Пояса ей не повязали, голову платком расшитым накрыли, будто в саван обернули. Для семьи она всё равно, что умерла теперь — духи очага родного не оберегали её боле. Венок из трав полевых очелье ей заменял — это для неё защита от нечисти, пока муж её под свой покров не примет, а духи его семьи опеку над ней возьмут.

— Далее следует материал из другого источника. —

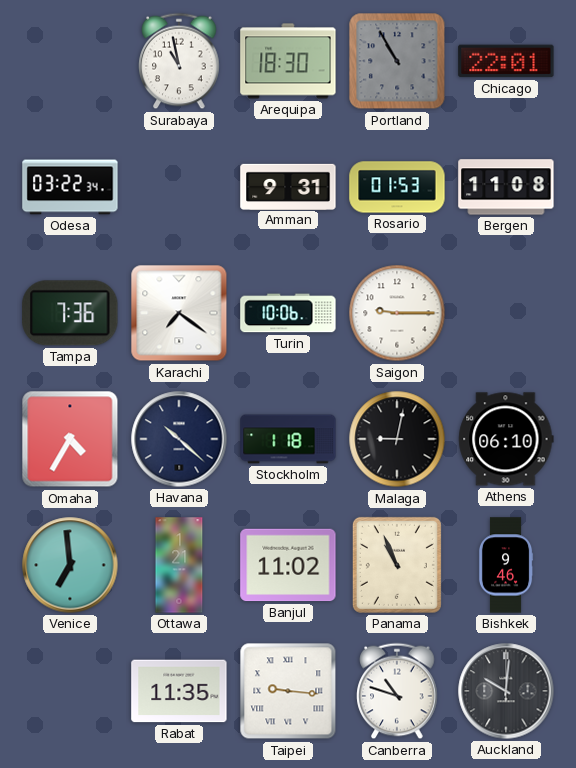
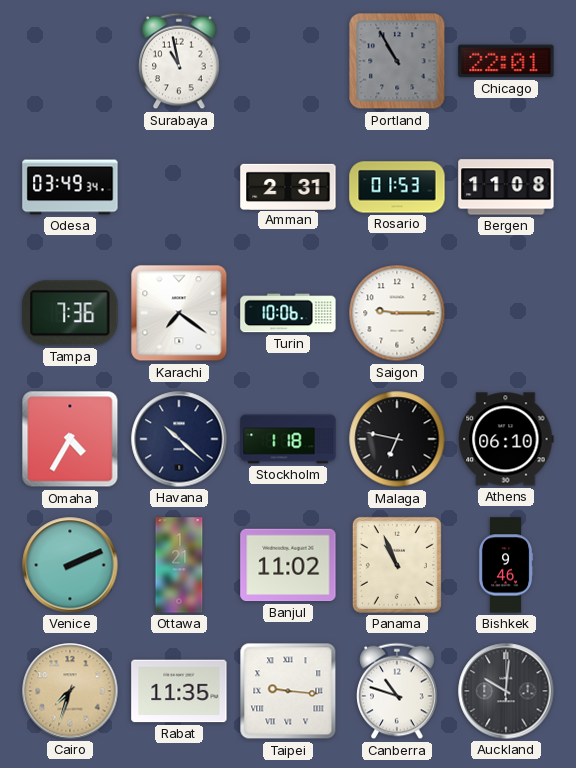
Arequipa: 18:30 -> none
Odesa: 03:22 -> 03:49
Amman: 9:31 -> 2:31
Malaga: 9:02 -> 6:47
Venice: 6:59 -> 2:11
Cairo: none -> 7:33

Когда час настал, Велена взяла сестру за правую руку, кто-то ещё за левую. Другие подружки вокруг шли, песнею ей путь от зла ограждая. За платком Злата ничего не видела, Различила только, что вели её к капищу на краю деревни. Босые ноги ступали по мягкой зелёной траве. Дорожку ей полынью да чертополохом усыпали, по бокам костры разожгли. Где-то рядом оглушительно били барабаны, десятки колокольчиков звенели, уже будто внутри головы, нечисть прогоняя, невесту, беззащитную сейчас, от беды оберегая.
«Будто на жертвенник ведут».
Перед ритуальным костром подружки передали Златины ладошки в грубые мужские руки — Радогор. Златояра не слышала слов волхва, в её ушах всё ещё гремели, затихшие давным-давно барабаны. Или это уже сердце её колотилось так громко?
Жрец руки наречённых вместе связал и трижды вокруг костра ритуального обвёл. Наконец, покров с неё сняли, и Златояра смогла на жениха своего взглянуть. Он одет был в кафтан богато расшитый и короткий плащ из волчьей шкуры, на голове очелье серебряное поблёскивало. Радогор бережно подвязал её тяжёлым поясом с медными и серебряными бляшками. Злата разглядела на них знаки Макоши и Ладинец — неужто сам делал?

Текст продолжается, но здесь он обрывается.